Well, I blocked all the effective ones. I have a count of 315 unique ips that hit the specific page that was being dosed at least once, but only 79 of them requested it more than 25 times. I banned all the ones that accessed it more than 25 times, and left the rest unbanned since they are ineffective DoSers, or could be a real person checking on the server status a lot.

Not only does Paper Clip still exist, but he's as efficient as ever!

Trekintosh

Is the build server also offline now? I can't seem to connect to it. And are there any recommendations for alternative servers while it's down? Gotta get my spacebuild fix somehow!

andrboot

Just Updated the primary post

Steeveeo

I threw out a support ticket to Art Of War for the Build server, perhaps they can do something a bit more to combat this than I can, since they have direct access to the server box. Will update as information comes in.

Trekintosh

Build server seems to be up now, but it's so out of date I think I'll just play singleplayer.

andrboot

Updated Primary Post again with some pretty stats

andrboot

Server is backup and hopefully solid/stable

Trekintosh

I'm glad it's up, but does anyone have any idea who? Or why?

andrboot

Trek,
We have our suspicions, there is only "so many" things you can do in regards to ddos, and those that do ddos will be eventually caught and d/c or at least there stuff from the net that ddos.


Thanks;

Andrew

Lambda217

the caldari have gone too far this time

Trekintosh

Lambda217 wrote:

the caldari have gone too far this time

CALDARI?! It was the Gallente SCUM who were trying to bring down our corporation that went to far! How DARE you blame the innocents!

LtBrandon

Trekintosh wrote:

Lambda217 wrote:

the caldari have gone too far this time

CALDARI?! It was the Gallente SCUM who were trying to bring down our corporation that went to far! How DARE you blame the innocents!

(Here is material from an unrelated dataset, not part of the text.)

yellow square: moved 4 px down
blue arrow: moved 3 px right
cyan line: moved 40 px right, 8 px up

Eh, Jove thinks you all fail so.. off topic go away?

Trekintosh

LtBrandon wrote:

Trekintosh wrote:

Lambda217 wrote:

the caldari have gone too far this time

CALDARI?! It was the Gallente SCUM who were trying to bring down our corporation that went to far! How DARE you blame the innocents!

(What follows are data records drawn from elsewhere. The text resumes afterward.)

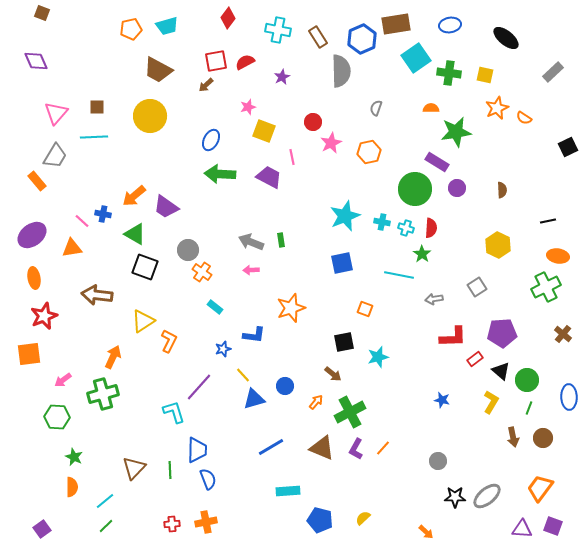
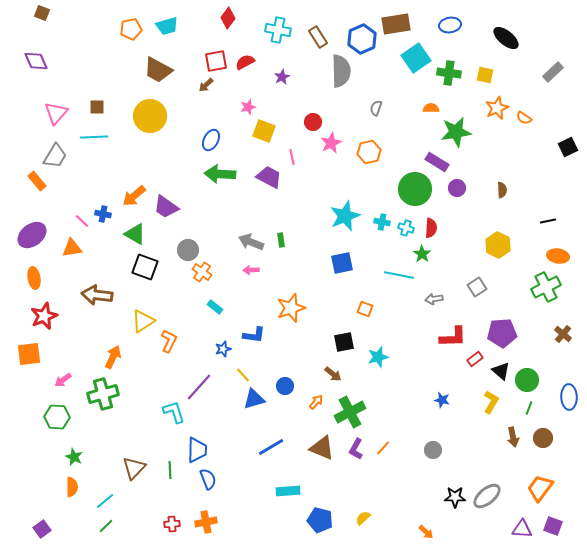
gray circle at (438, 461): moved 5 px left, 11 px up
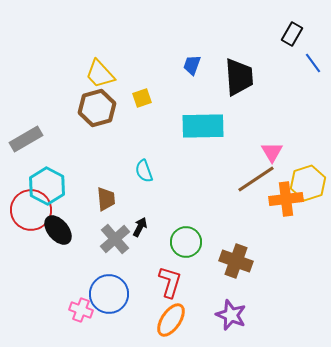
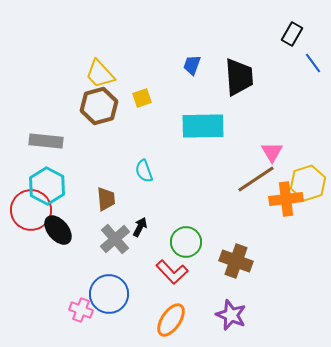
brown hexagon: moved 2 px right, 2 px up
gray rectangle: moved 20 px right, 2 px down; rotated 36 degrees clockwise
red L-shape: moved 2 px right, 10 px up; rotated 120 degrees clockwise
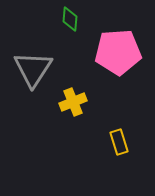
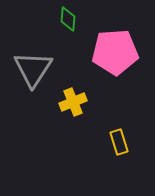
green diamond: moved 2 px left
pink pentagon: moved 3 px left
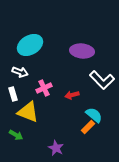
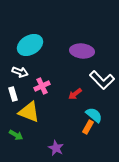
pink cross: moved 2 px left, 2 px up
red arrow: moved 3 px right, 1 px up; rotated 24 degrees counterclockwise
yellow triangle: moved 1 px right
orange rectangle: rotated 16 degrees counterclockwise
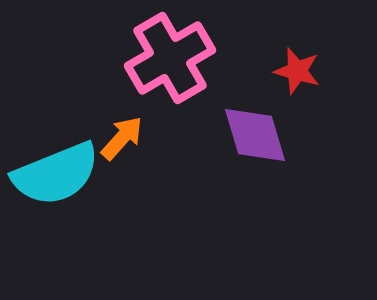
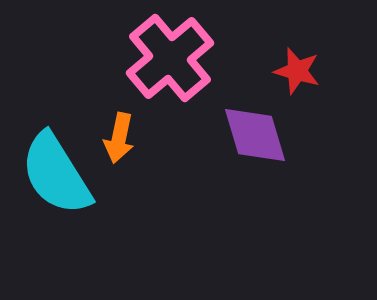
pink cross: rotated 10 degrees counterclockwise
orange arrow: moved 3 px left; rotated 150 degrees clockwise
cyan semicircle: rotated 80 degrees clockwise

Eh, Jove thinks you all fail so.. off topic go away?

andrboot

Updated the primary post with more stats

Trekintosh

Am I going crazy or does that thing say 2 and a half terabytes? Who hates us that much?

LtBrandon

Trekintosh wrote:

Am I going crazy or does that thing say 2 and a half terabytes? Who hates us that much?

That's what we want to know too :shock:

Steeveeo

An average internet speed 200 times over is still a lot of traffic.